Delevoye : en mauvaise voie vers la pente fatale ?
Ça n’allait déjà pas très fort pour Jean-Paul Delevoye, le « monsieur retraites » d’Emmanuel Macron, récemment démissionnaire pour les rocambolesques raisons qu’on sait ; mais depuis quelques jours, le même navigue en eaux de plus en plus profondes ; si ce n’est de plus en plus troubles. Ou quand le char de l’État, au lieu de naviguer sur un volcan, se transforme en bathyscaphe faisant eau de toutes parts.
Ainsi, faut-il savoir qu’entre ses multiples occupations, prétendues bénévoles (il y a fort à parier que tous ses frais étaient pris en charge), cet homme a déployé une énergie incomparable à la tête du Conseil économique, social et environnemental, de 2010 à 2015. « Énergie » telle que cette instance a diligenté un rapport interne, en 2013, lequel aurait été « enterré » un an plus tard par l’ancien haut-commissaire aux Retraites, à en croire les révélations du Parisien.
À l’origine, le but de la manœuvre consistait à faire le point sur les « risques psychosociaux au sein des employés du CESE », charmante attention, sachant que l’emploi du temps de ces derniers ne doit pas les amener chaque jour au bord du nervous breakdown. Mais, dans ce rapport, deux phrases, imprimées en gras, auraient provoqué l’ire de Jean-Paul Delevoye, puisque concernant « un certain malaise quant à une confusion des missions et des moyens due à la détention en parallèle d’un mandat électif par le président ». En effet, l’heureux élu fut celui de la mairie de Bapaume, dans le Pas-de-Calais, de 2004 à 2014, et présida le CESE de 2010 à 2015, soit un tuilage ou un cumul (appelez ça comme vous voulez) de quatre ans.
Et là démarre la dégoulinante. « On se demandait qui payait ces allers et venues entre le CESE et la mairie. » « Il partait le jeudi soir ou le vendredi et revenait le lundi. Et le chauffeur restait à Bapaume, nourri, logé. » Le chauffeur ? Un pluriel serait plus approprié : « Parmi les huit chauffeurs dont dispose le CESE, deux étaient affectés au service du directeur et bénéficiaient, depuis 2012, de plusieurs avantages », assure Le Point. Des avantages qui ne sont pas à la portée du premier venu et encore moins du dernier des retraités, à en croire la même source : « Pour une semaine travaillée suivait une semaine de repos, avec un salaire de 2.000 euros auquel venait s’ajouter une prime de 800 à 1.000 euros par mois. »

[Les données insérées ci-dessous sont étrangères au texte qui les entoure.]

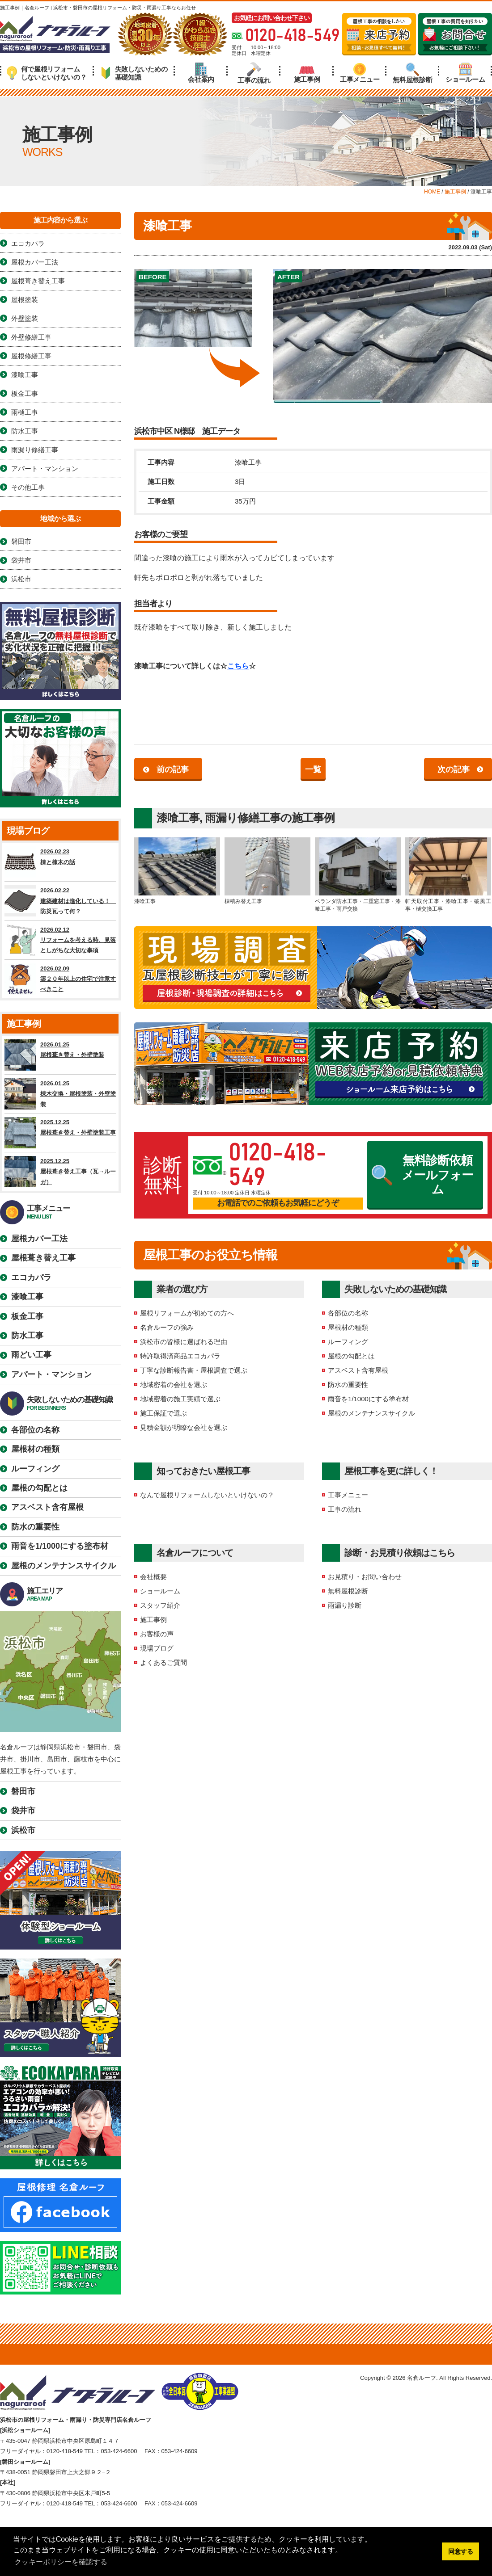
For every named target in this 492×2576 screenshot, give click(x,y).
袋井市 (21, 560)
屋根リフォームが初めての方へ (187, 1313)
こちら (238, 666)
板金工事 (24, 393)
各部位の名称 (348, 1313)
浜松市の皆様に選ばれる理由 (183, 1341)
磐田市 (21, 541)
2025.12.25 (60, 1132)
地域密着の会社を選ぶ (173, 1384)
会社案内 (201, 73)
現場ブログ (157, 1648)
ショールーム (465, 73)
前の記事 (173, 769)
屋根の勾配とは (351, 1356)
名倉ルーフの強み (167, 1327)
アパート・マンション (44, 468)
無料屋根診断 (412, 73)
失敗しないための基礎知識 (134, 73)
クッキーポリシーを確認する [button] (60, 2562)
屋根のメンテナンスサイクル (371, 1413)
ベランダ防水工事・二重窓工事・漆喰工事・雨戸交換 (358, 874)
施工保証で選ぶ (163, 1413)
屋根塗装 (24, 299)
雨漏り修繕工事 (242, 817)
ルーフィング (348, 1341)
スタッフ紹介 (160, 1605)
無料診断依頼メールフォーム (423, 1175)
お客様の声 (157, 1634)
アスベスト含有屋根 (358, 1370)
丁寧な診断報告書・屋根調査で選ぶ (193, 1370)
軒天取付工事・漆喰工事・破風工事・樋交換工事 (448, 874)
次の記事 (453, 769)
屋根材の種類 (348, 1327)
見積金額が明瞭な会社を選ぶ (183, 1427)
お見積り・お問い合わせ (365, 1576)
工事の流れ (254, 73)
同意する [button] (460, 2551)
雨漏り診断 (344, 1605)
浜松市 (21, 579)
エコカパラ (28, 243)
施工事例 (307, 73)
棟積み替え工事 (267, 870)
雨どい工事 (31, 1354)
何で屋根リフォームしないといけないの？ (47, 73)
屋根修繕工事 (31, 356)
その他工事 (28, 487)
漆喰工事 (178, 817)
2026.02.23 (60, 862)
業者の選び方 (182, 1289)
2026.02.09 (60, 979)
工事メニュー (359, 73)
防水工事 (24, 431)
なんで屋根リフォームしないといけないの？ (207, 1495)
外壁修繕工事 (31, 337)
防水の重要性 (348, 1384)
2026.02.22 (60, 900)
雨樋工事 (24, 412)
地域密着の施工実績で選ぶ (180, 1399)
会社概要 (153, 1576)
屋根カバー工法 (34, 262)
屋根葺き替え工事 (38, 281)
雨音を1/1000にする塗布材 (368, 1399)
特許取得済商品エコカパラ (180, 1356)
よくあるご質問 (163, 1662)
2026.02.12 (60, 940)
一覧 (313, 769)
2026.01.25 (60, 1055)
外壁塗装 (24, 318)
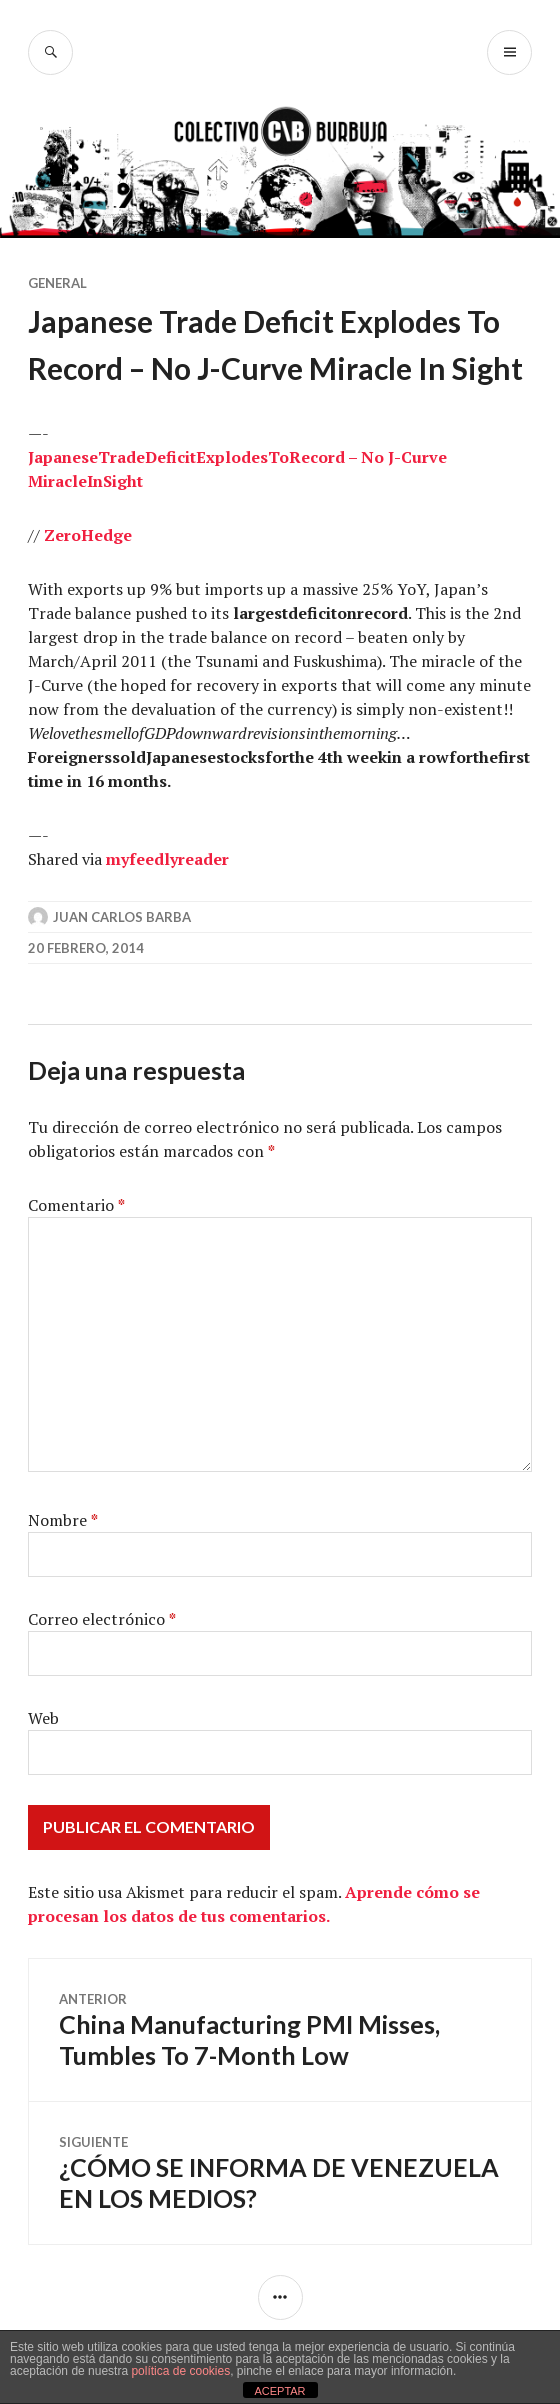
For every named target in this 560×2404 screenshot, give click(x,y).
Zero (62, 535)
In (95, 481)
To (278, 457)
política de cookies (180, 2371)
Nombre (63, 1520)
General (57, 283)
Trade (121, 457)
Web (43, 1718)
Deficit (170, 457)
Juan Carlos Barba (122, 917)
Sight (123, 481)
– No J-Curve (396, 457)
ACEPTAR (279, 2391)
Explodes (232, 457)
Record (317, 457)
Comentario (76, 1205)
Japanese (63, 457)
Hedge (106, 535)
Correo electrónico (102, 1619)
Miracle (57, 481)
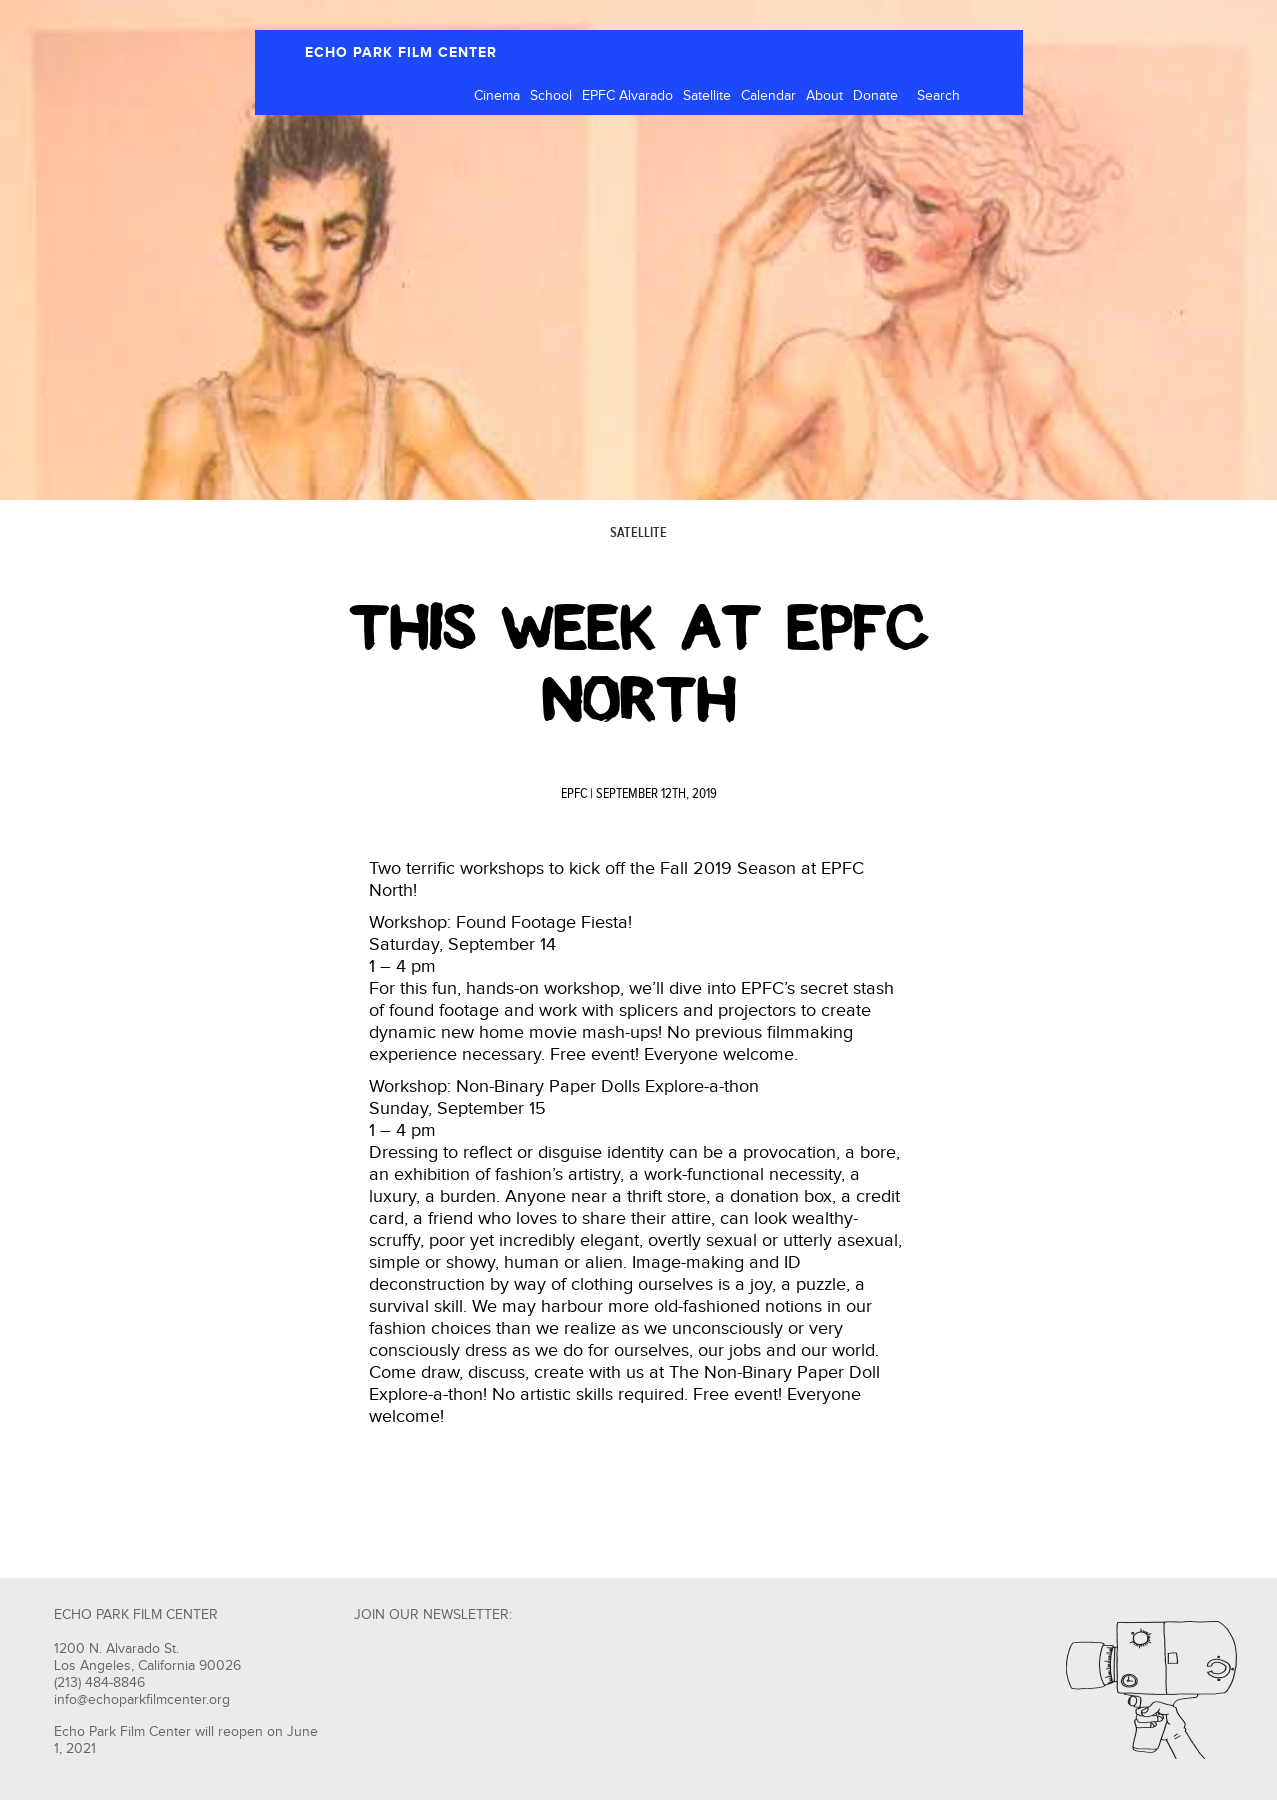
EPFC (574, 794)
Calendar (768, 96)
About (824, 96)
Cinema (497, 96)
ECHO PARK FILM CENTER (401, 52)
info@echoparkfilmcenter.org (142, 1700)
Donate (875, 96)
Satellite (707, 96)
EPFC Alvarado (627, 96)
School (551, 96)
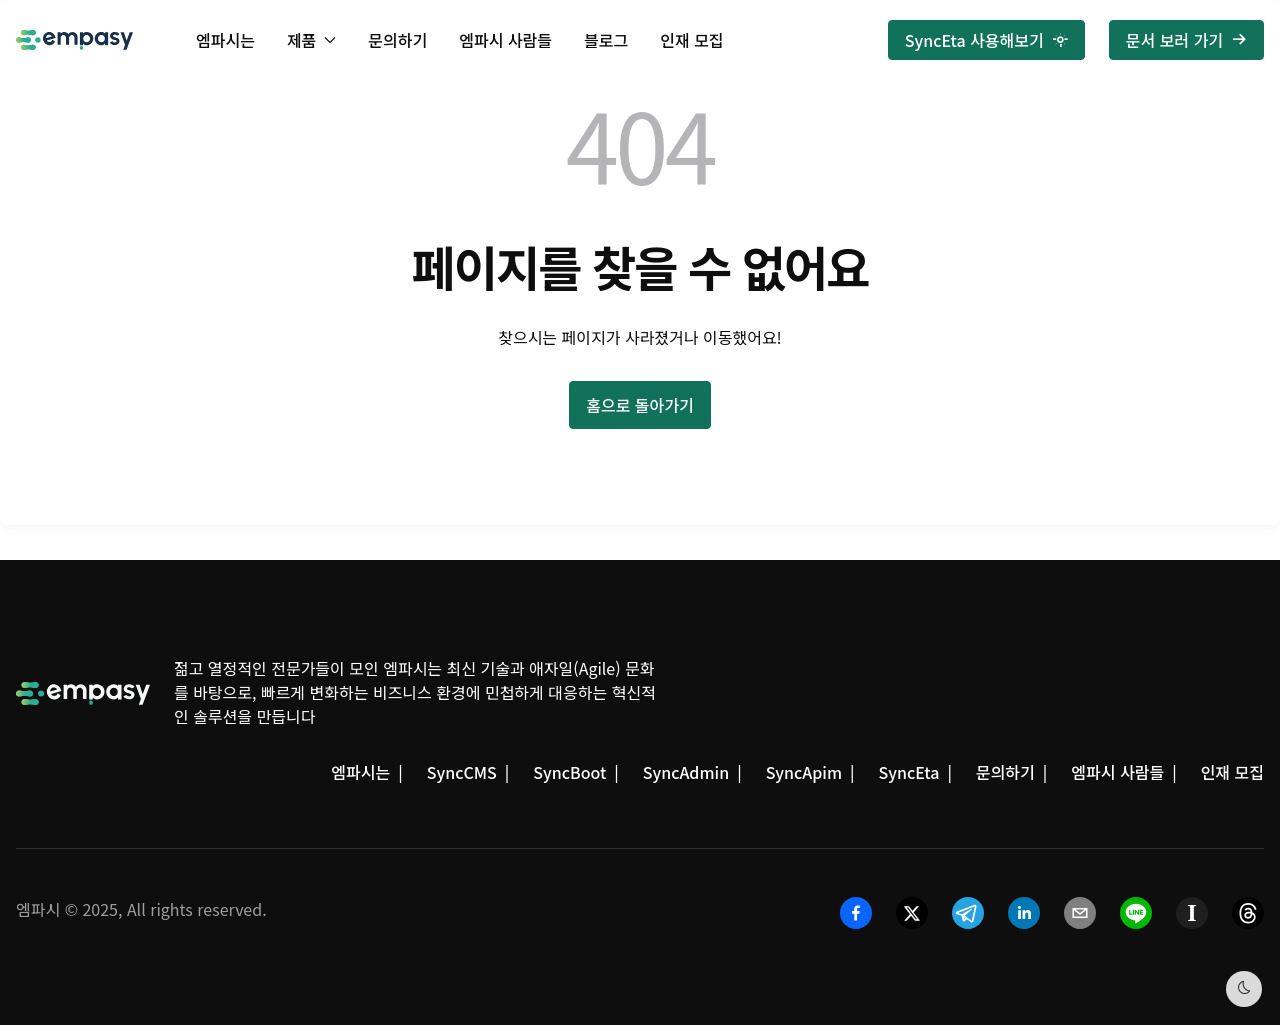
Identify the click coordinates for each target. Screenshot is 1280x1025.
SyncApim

Le véhicule de fonction, payé par le CESE, ce n’était pas non plus une Twingo, semble-t-il, selon le mensuel Capital : « Jean-Paul Delevoye aurait insisté pour commander un véhicule à huit places, en raison de ses grandes jambes et pour transporter les délégations. » C’est l’inconvénient d’avoir de « grandes jambes » : on prend souvent la grosse tête.
Pour tout arranger, les deux assistantes de Jean-Paul Delevoye auraient plus travaillé pour la mairie de Bapaume que pour un CESE qui leur versait néanmoins leur salaire : « Elles faisaient de la permanence téléphonique, du courrier, de la gestion d’agenda. Des tâches qui relèvent normalement de la mairie », lit-on encore dans Le Parisien.
Bref, si le Conseil économique, social et environnemental ne fait pas précisément dans les économies, il donne au moins dans le social, enfin, pour les employés de son président. Quant à l’environnement, le moins qu’on puisse prétendre est qu’il tendrait plutôt à polluer les affaires d’un Élysée n’en ayant pourtant pas besoin.
La preuve en est qu’on apprend, au passage, que Jean-Paul Delevoye aurait également oublié de « déclarer des revenus auprès de la Haute Autorité pour la transparence de la vie publique, alors qu’il était président du CESE en 2014 et 2015, soit au total plus de 90.000 euros nets ».
En 2017, Emmanuel Macron entendait nous faire passer de l’ancien au nouveau monde : celui de la « bonne gouvernance ». Tout allait enfin devenir transparent. Voilà qui ne paraît pas réussir à Jean-Paul Delevoye, cette transparence ayant mis au moins deux choses au jour. La première, c’est que ses finances ne l’étaient pas, transparentes. La seconde, c’est que cet ancien demi-solde du chiraquisme, passé à un macronisme d’opportunité, est politiquement si transparent que même un aveugle pourrait y voir au travers.